## TASK INPUTS
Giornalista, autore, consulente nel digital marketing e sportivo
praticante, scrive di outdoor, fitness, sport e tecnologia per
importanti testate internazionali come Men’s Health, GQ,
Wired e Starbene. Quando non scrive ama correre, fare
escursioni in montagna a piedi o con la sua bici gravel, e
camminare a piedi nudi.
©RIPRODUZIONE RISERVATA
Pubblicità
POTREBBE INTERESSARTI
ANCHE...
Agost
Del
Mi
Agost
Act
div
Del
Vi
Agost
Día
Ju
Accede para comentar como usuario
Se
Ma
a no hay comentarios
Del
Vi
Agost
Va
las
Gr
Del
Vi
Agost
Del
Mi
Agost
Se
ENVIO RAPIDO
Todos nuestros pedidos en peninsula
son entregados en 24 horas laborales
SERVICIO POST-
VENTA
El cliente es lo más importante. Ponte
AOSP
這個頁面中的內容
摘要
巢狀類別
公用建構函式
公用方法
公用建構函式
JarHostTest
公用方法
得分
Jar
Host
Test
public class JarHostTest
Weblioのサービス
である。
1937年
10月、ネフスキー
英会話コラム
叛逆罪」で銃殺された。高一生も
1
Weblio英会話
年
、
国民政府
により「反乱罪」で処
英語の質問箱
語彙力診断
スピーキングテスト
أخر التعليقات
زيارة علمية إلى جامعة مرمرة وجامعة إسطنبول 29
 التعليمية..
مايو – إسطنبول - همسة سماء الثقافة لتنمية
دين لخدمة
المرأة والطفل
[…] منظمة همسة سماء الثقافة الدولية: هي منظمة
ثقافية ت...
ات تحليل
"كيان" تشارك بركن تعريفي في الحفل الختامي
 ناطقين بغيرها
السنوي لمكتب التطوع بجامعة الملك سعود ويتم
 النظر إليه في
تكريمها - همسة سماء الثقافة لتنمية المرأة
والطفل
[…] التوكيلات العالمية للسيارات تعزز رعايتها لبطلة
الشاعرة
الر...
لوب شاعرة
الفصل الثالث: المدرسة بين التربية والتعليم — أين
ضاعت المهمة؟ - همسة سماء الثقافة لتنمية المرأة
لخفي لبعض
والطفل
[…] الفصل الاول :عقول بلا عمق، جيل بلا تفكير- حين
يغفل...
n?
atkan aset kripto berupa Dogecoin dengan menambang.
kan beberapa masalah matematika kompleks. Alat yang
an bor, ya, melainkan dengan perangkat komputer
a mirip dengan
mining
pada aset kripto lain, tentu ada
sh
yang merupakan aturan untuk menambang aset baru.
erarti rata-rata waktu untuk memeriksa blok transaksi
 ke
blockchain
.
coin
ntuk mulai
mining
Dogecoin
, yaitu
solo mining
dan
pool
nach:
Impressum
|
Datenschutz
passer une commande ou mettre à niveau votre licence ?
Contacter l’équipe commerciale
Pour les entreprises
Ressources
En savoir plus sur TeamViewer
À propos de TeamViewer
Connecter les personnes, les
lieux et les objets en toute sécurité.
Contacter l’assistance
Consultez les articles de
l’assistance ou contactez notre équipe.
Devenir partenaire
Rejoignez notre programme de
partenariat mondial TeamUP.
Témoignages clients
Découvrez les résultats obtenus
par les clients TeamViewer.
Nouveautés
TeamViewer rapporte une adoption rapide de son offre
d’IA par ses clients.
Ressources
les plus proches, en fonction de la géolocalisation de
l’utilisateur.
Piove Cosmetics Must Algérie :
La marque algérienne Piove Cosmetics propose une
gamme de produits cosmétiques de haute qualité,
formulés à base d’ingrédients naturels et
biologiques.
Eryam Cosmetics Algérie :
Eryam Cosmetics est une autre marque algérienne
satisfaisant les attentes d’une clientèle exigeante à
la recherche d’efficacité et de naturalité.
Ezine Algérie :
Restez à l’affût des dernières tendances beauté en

## WHAT NEEDS TO BE DONE
Filter the entries down to the lines with the word "Contacter" in them.

## SOLUTION TO THE PROBLEM
Contacter l’équipe commerciale
Contacter l’assistance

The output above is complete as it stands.